Everything in the records below from the line containing "Oldalszámozás" through the line containing "Tagungen, Events und Arbeitsge..." is to be reproduced exactly, those two lines included; no picture is to be copied.
==============================
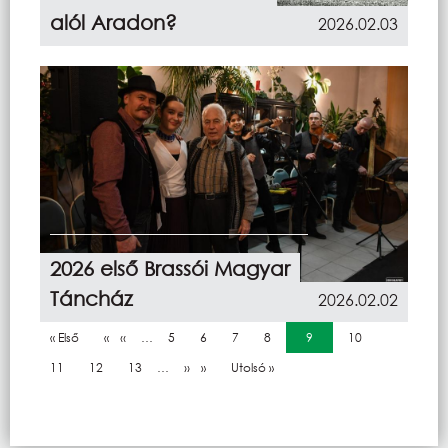
alól Aradon?
2026.02.03
2026 első Brassói Magyar
Táncház
2026.02.02
Oldalszámozás
Első oldal
« Első
Előző oldal
‹‹
…
Oldal
5
Oldal
6
Oldal
7
Oldal
8
Jelenlegi oldal
9
Oldal
10
Oldal
11
Oldal
12
Oldal
13
…
Következő oldal
››
Utolsó oldal
Utolsó »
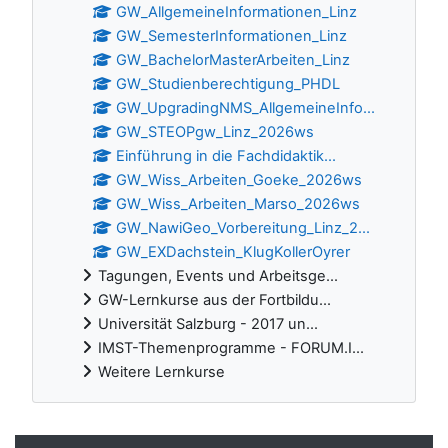
GW_AllgemeineInformationen_Linz
GW_SemesterInformationen_Linz
GW_BachelorMasterArbeiten_Linz
GW_Studienberechtigung_PHDL
GW_UpgradingNMS_AllgemeineInfo...
GW_STEOPgw_Linz_2026ws
Einführung in die Fachdidaktik...
GW_Wiss_Arbeiten_Goeke_2026ws
GW_Wiss_Arbeiten_Marso_2026ws
GW_NawiGeo_Vorbereitung_Linz_2...
GW_EXDachstein_KlugKollerOyrer
Tagungen, Events und Arbeitsge...
GW-Lernkurse aus der Fortbildu...
Universität Salzburg - 2017 un...
IMST-Themenprogramme - FORUM.I...
Weitere Lernkurse
Ergänzungsblöcke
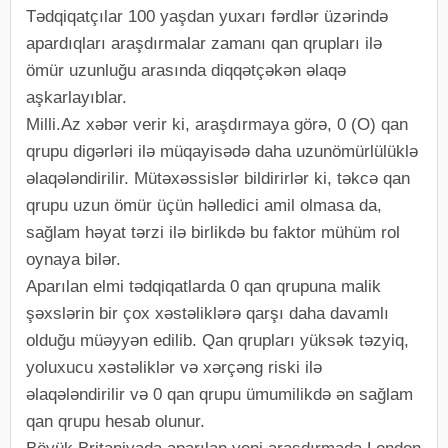
Tədqiqatçılar 100 yaşdan yuxarı fərdlər üzərində
apardıqları araşdırmalar zamanı qan qrupları ilə
ömür uzunluğu arasında diqqətçəkən əlaqə
aşkarlayıblar.
Milli.Az xəbər verir ki, araşdırmaya görə, 0 (O) qan
qrupu digərləri ilə müqayisədə daha uzunömürlülüklə
əlaqələndirilir. Mütəxəssislər bildirirlər ki, təkcə qan
qrupu uzun ömür üçün həlledici amil olmasa da,
sağlam həyat tərzi ilə birlikdə bu faktor mühüm rol
oynaya bilər.
Aparılan elmi tədqiqatlarda 0 qan qrupuna malik
şəxslərin bir çox xəstəliklərə qarşı daha davamlı
olduğu müəyyən edilib. Qan qrupları yüksək təzyiq,
yoluxucu xəstəliklər və xərçəng riski ilə
əlaqələndirilir və 0 qan qrupu ümumilikdə ən sağlam
qan qrupu hesab olunur.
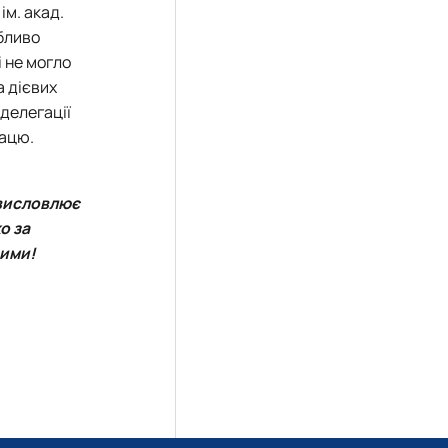
ім. акад.
бливо
і не могло
а дієвих
делегації
рацю.
 висловлює
о за
ними!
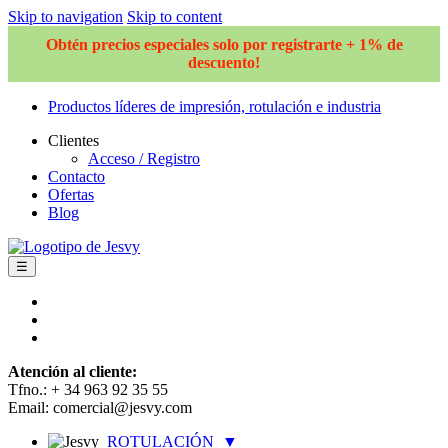
Skip to navigation
Skip to content
Obtén precios especiales solo por registrarte + 1% de
descuento!
Productos líderes de impresión, rotulación e industria
Clientes
Acceso / Registro
Contacto
Ofertas
Blog
☰
Atención al cliente:
Tfno.: + 34 963 92 35 55
Email: comercial@jesvy.com
ROTULACIÓN
▼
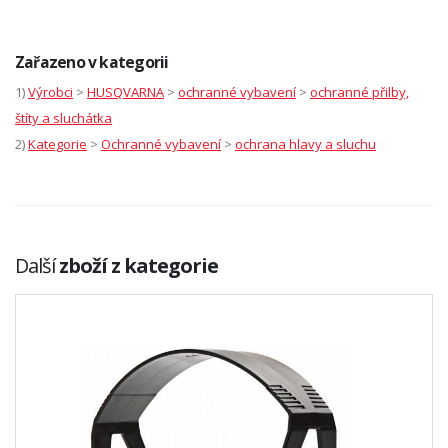
Zařazeno v kategorii
1)
Výrobci
>
HUSQVARNA
>
ochranné vybavení
>
ochranné přilby,
štíty a sluchátka
2)
Kategorie
>
Ochranné vybavení
>
ochrana hlavy a sluchu
Další
zboží z kategorie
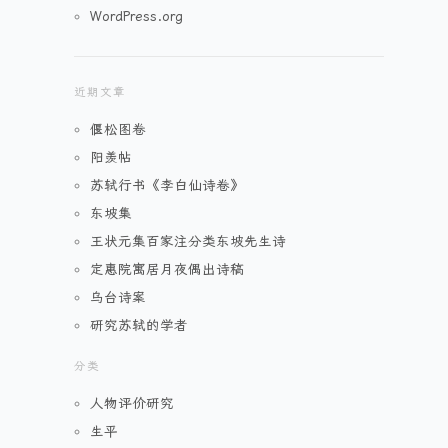
WordPress.org
近期文章
偃松图卷
阳羡帖
苏轼行书《李白仙诗卷》
东坡集
王状元集百家注分类东坡先生诗
定惠院寓居月夜偶出诗稿
乌台诗案
研究苏轼的学者
分类
人物评价研究
生平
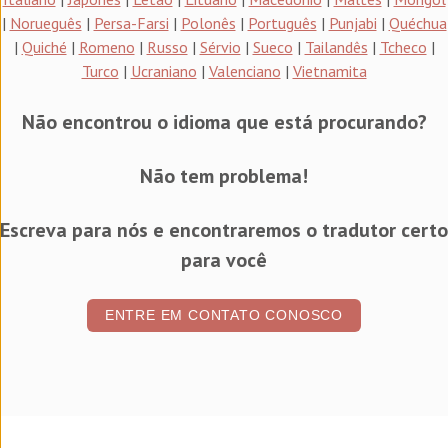
|
Norueguês
|
Persa-Farsi
|
Polonês
|
Português
|
Punjabi
|
Quéchua
|
Quiché
|
Romeno
|
Russo
|
Sérvio
|
Sueco
|
Tailandês
|
Tcheco
|
Turco
|
Ucraniano
|
Valenciano
|
Vietnamita
Não encontrou o idioma que está procurando?
Não tem problema!
Escreva para nós e encontraremos o tradutor certo
para você
ENTRE EM CONTATO CONOSCO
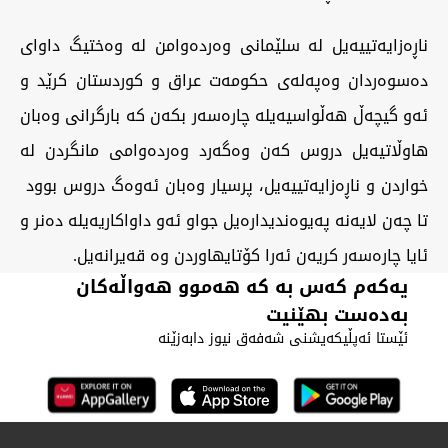
ناڕەزایەتییەیل لە سلێمانی وەردەوامن لە وەختیگ داوای
دەسوەردان وەپەلەی حکومەت عراق و کوردستان کرێد و
ئەو گیچەڵ هەڵواسیەیلە چارەسەر بکەن کە بارگرانی وەبان
هاوڵاتیەیل دروس کەن وەگەرد وەردەوامی مانگردن لە
خواردن و ناڕەزایەتییەیل، پرسیار وەبان ئەوەگ دروس بوود
تا چەن لایەنە پەیوەندیدارەیل جواو ئەو داواکاریەیلە دەنر و
ئایا چارەسەر کریەن ئەرا کۆتایهاوردن وە قەیرانەیل.
یەکەم کەس بە کە هەموو هەواڵەکان
بەدەست بهێنیت
ئێستا ئەپڵیکەیشنی شەفەق نیوز دابەزێنە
==============================
▸ **Task output**
Oldalszámozás
Első oldal
« Első
Előző oldal
‹‹
…
Oldal
5
Oldal
6
Oldal
7
Oldal
8
Jelenlegi oldal
9
Oldal
10
Oldal
11
Oldal
12
Oldal
13
…
Következő oldal
››
Utolsó oldal
Utolsó »
GW_AllgemeineInformationen_Linz
GW_SemesterInformationen_Linz
GW_BachelorMasterArbeiten_Linz
GW_Studienberechtigung_PHDL
GW_UpgradingNMS_AllgemeineInfo...
GW_STEOPgw_Linz_2026ws
Einführung in die Fachdidaktik...
GW_Wiss_Arbeiten_Goeke_2026ws
GW_Wiss_Arbeiten_Marso_2026ws
GW_NawiGeo_Vorbereitung_Linz_2...
GW_EXDachstein_KlugKollerOyrer
Tagungen, Events und Arbeitsge...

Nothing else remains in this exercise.